Would you retype the whole listing verbatim, keeping pictures out of it?

Data shown:
╭──

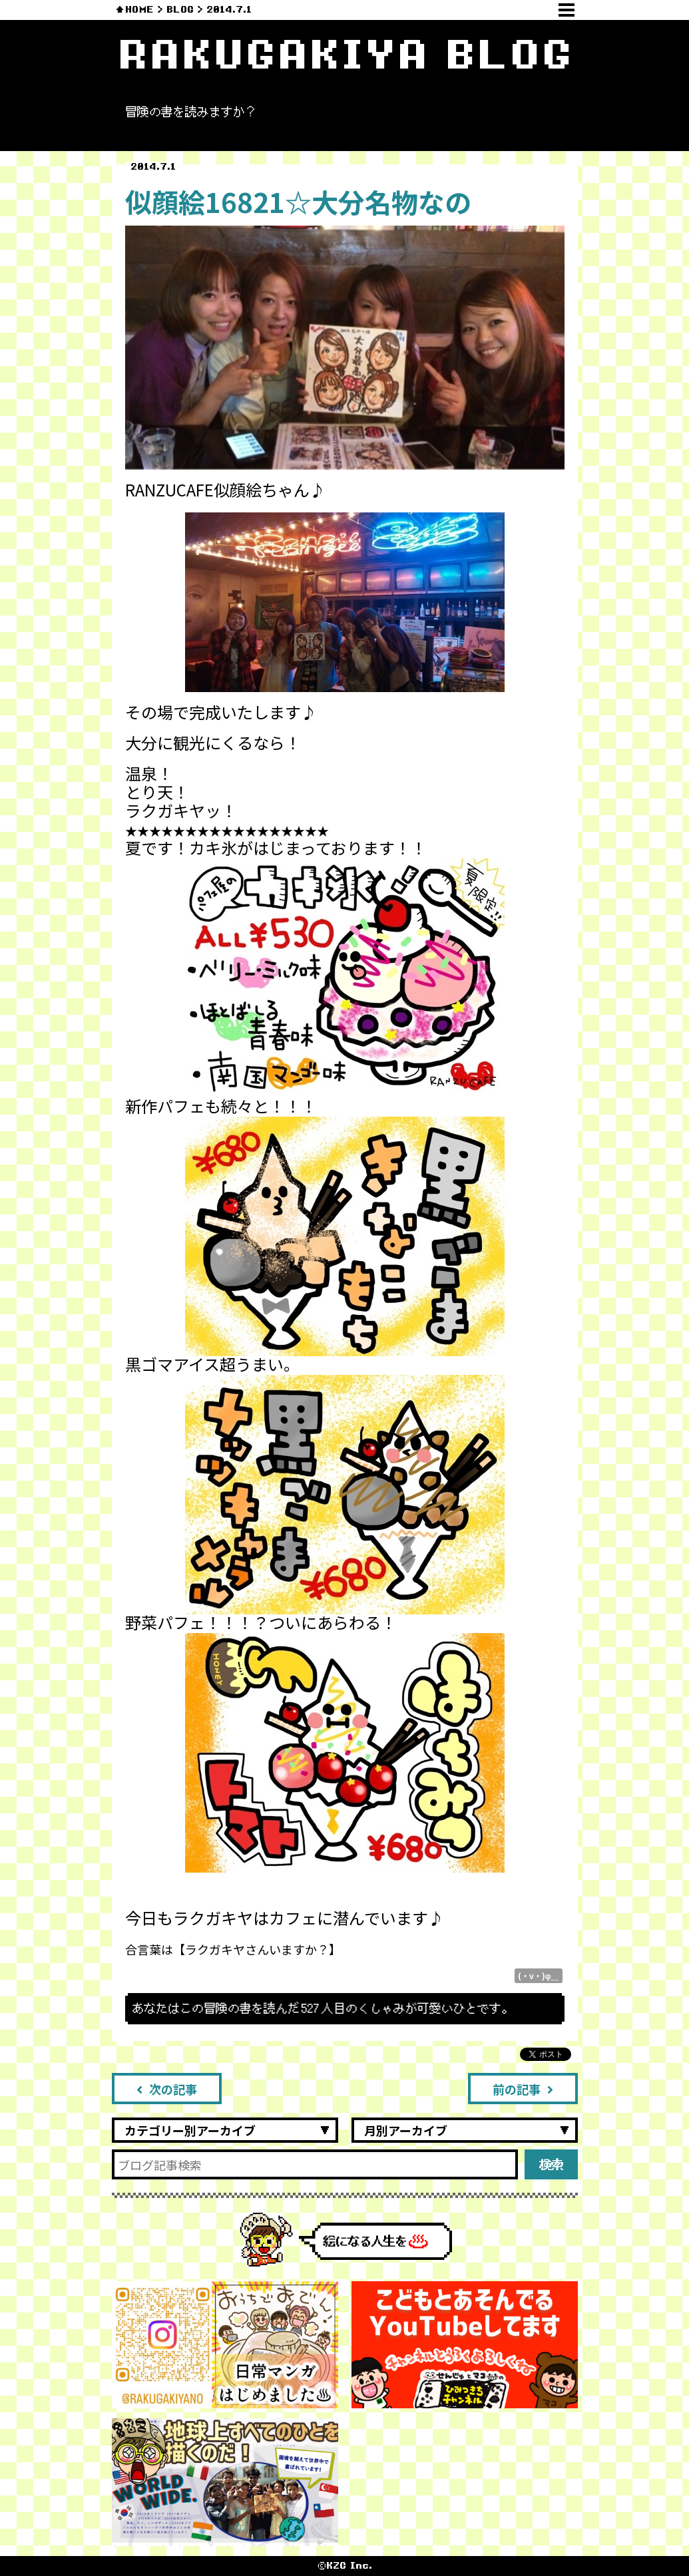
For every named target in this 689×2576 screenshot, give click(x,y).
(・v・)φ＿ (538, 1975)
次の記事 (166, 2089)
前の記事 (523, 2089)
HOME (139, 9)
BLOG (180, 9)
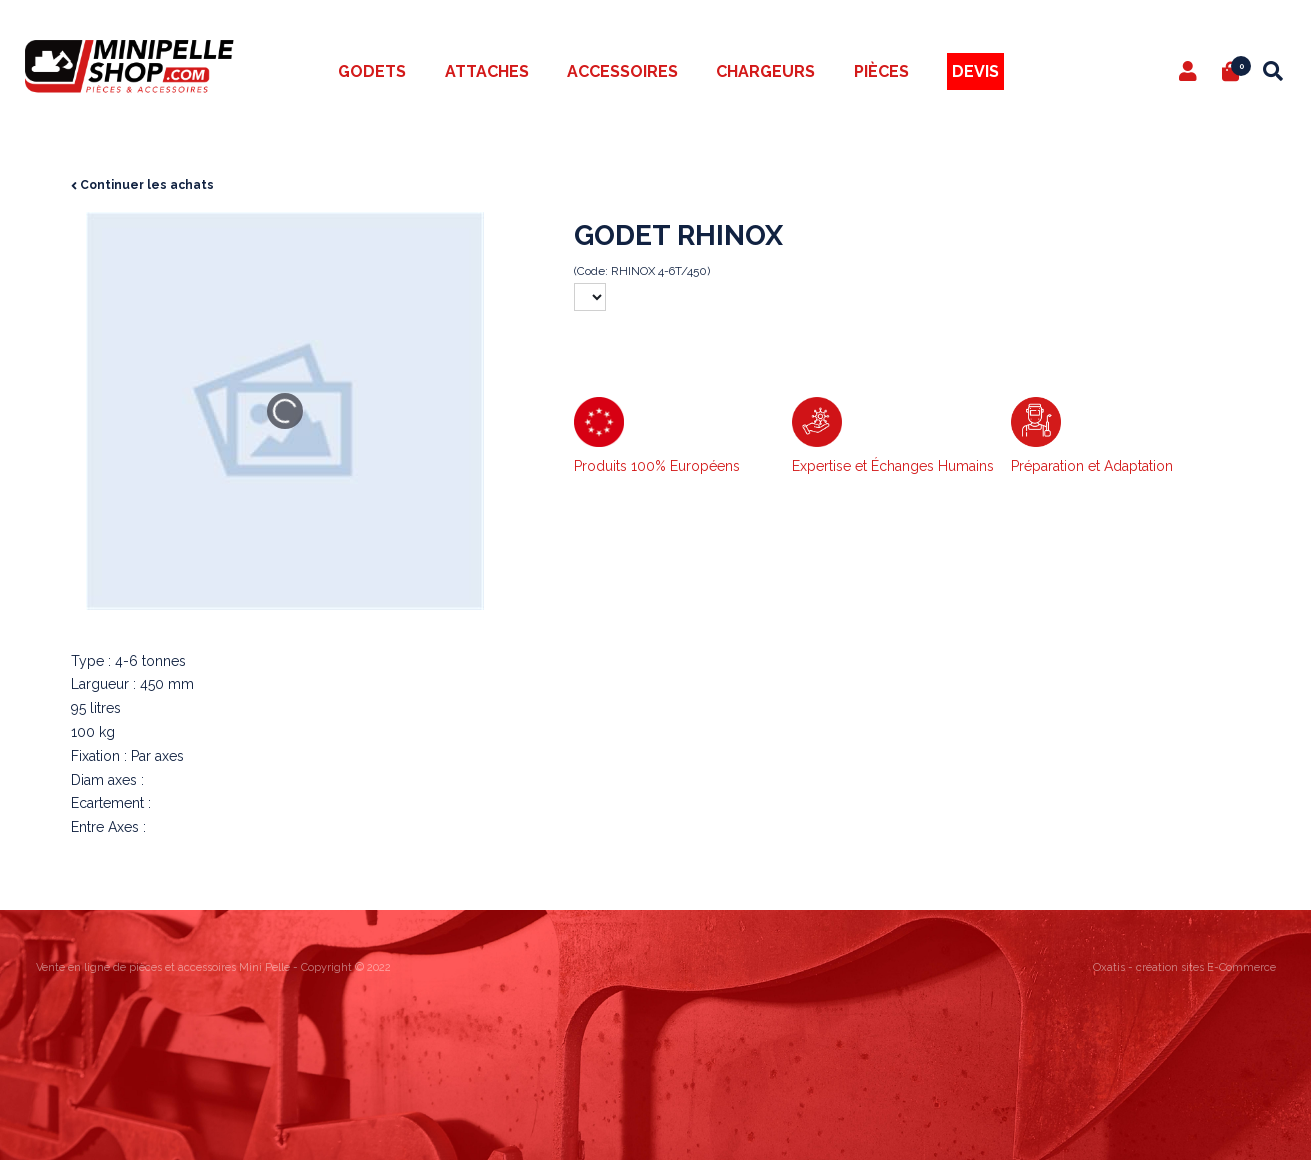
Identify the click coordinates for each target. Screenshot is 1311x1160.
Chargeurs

╰──

Solution for this problem:
For every named target in this 689×2576 screenshot, give click(x,y).
(・v・)φ＿ (538, 1975)
次の記事 (166, 2089)
前の記事 (523, 2089)
HOME (139, 9)
BLOG (180, 9)
Identify the click coordinates for each target. Screenshot is 1311x1160.
Chargeurs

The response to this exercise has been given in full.